#### Task to complete:
Your answer should be only the lines below from the one with "is (1024, 1706)." to the one with "Image resolution: width=764", repeated exactly, ends included.

Start of Given data

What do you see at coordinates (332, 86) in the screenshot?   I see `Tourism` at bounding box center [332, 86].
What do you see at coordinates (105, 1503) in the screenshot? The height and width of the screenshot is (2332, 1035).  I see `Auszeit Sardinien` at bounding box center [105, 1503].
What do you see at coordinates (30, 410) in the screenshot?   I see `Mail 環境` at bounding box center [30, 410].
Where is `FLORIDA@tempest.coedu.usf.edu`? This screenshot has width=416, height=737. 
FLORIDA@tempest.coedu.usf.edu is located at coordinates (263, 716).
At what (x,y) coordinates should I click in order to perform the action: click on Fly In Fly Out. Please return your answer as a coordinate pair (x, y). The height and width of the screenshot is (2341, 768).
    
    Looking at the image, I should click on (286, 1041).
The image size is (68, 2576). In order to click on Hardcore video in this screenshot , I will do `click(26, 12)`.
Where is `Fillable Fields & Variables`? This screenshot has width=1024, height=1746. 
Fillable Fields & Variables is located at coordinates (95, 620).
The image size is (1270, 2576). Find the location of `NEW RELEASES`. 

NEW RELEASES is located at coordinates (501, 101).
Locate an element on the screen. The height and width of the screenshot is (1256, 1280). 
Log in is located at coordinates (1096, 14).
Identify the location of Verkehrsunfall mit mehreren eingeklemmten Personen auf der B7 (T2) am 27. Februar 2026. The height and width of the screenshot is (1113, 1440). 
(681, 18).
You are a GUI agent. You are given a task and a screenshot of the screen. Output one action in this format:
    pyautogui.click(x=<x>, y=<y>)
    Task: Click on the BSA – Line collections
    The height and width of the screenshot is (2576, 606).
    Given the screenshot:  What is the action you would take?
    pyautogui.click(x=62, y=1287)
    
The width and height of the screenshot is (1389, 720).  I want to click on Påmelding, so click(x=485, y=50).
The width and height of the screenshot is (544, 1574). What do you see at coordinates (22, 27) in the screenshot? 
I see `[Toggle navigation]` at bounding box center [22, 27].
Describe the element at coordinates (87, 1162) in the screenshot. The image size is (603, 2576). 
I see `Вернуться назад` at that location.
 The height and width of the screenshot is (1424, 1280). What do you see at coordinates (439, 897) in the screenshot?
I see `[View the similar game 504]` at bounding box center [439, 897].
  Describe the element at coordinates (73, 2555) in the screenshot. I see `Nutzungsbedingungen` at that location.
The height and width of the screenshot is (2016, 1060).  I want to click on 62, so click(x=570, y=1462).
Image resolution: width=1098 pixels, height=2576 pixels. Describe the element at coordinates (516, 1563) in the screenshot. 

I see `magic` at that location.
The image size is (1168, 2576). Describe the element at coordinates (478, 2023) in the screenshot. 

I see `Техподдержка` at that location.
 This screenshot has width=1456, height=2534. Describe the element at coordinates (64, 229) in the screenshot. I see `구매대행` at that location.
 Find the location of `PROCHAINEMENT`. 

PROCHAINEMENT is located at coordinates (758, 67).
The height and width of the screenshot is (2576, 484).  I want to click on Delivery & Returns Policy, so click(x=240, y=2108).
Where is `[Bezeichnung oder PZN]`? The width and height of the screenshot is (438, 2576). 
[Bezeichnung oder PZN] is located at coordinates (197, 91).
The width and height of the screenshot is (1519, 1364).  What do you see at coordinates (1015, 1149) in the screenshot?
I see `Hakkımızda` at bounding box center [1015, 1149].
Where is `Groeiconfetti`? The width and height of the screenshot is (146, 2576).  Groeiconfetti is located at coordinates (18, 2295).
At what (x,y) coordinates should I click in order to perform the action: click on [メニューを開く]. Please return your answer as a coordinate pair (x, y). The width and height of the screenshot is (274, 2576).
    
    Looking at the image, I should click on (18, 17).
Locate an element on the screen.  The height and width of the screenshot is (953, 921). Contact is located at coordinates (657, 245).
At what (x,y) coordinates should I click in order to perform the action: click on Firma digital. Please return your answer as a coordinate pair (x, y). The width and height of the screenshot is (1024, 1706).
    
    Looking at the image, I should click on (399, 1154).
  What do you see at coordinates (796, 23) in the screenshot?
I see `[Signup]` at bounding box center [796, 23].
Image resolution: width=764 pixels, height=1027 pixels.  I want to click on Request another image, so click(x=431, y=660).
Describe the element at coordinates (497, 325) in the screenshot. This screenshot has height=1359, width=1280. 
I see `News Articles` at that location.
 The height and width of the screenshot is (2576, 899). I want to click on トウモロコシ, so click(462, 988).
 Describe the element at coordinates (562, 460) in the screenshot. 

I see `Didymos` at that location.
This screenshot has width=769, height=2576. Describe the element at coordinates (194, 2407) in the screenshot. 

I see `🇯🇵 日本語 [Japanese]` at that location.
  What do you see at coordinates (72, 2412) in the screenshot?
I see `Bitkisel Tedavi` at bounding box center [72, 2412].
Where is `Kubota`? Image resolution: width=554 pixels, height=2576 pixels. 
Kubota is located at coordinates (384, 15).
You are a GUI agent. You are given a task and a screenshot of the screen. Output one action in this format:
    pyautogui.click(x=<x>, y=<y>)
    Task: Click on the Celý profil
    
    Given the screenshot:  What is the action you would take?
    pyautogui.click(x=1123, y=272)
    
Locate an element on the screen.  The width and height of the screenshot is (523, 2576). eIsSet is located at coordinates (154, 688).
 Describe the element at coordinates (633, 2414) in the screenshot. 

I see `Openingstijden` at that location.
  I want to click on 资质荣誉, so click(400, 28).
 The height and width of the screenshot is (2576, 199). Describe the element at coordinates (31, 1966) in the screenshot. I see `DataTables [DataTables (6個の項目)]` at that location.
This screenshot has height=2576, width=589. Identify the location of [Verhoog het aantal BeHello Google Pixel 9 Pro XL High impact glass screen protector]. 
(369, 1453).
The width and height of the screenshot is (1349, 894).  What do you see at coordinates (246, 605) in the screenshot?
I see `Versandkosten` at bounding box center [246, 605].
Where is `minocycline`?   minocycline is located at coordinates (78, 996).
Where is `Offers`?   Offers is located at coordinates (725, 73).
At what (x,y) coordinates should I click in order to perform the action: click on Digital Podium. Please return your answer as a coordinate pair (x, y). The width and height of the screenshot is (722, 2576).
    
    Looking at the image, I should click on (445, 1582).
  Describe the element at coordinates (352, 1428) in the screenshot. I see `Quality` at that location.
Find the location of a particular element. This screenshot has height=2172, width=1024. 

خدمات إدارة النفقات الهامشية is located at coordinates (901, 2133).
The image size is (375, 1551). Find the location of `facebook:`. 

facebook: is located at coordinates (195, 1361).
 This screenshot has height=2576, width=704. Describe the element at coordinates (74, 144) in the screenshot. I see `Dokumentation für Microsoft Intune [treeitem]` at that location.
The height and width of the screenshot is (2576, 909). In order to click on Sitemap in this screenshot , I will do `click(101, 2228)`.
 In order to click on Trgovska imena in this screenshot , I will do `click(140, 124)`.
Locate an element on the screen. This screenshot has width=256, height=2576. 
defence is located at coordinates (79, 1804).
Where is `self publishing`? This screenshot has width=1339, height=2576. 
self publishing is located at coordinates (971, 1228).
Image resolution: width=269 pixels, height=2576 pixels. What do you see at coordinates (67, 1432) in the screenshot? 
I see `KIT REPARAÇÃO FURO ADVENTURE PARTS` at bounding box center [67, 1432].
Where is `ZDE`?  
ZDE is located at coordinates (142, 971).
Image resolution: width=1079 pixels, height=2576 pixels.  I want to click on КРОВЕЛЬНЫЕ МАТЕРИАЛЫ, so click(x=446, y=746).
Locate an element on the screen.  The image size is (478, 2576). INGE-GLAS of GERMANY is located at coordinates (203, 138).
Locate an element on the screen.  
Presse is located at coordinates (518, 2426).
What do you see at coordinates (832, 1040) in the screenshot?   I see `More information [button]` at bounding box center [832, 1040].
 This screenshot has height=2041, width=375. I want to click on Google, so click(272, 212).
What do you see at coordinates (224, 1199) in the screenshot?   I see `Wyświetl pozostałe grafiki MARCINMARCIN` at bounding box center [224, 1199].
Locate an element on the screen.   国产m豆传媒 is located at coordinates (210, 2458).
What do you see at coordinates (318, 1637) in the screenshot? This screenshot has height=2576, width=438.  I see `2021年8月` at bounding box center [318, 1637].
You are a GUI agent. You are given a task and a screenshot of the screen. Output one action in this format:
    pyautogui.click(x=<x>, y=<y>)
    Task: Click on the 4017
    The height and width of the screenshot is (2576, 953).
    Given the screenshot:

End of Given data

#### Answer to the exercise:
At what (x,y) coordinates should I click in order to perform the action: click on Firma digital. Please return your answer as a coordinate pair (x, y). The width and height of the screenshot is (1024, 1706).
    
    Looking at the image, I should click on (399, 1154).
  What do you see at coordinates (796, 23) in the screenshot?
I see `[Signup]` at bounding box center [796, 23].
Image resolution: width=764 pixels, height=1027 pixels.  I want to click on Request another image, so click(x=431, y=660).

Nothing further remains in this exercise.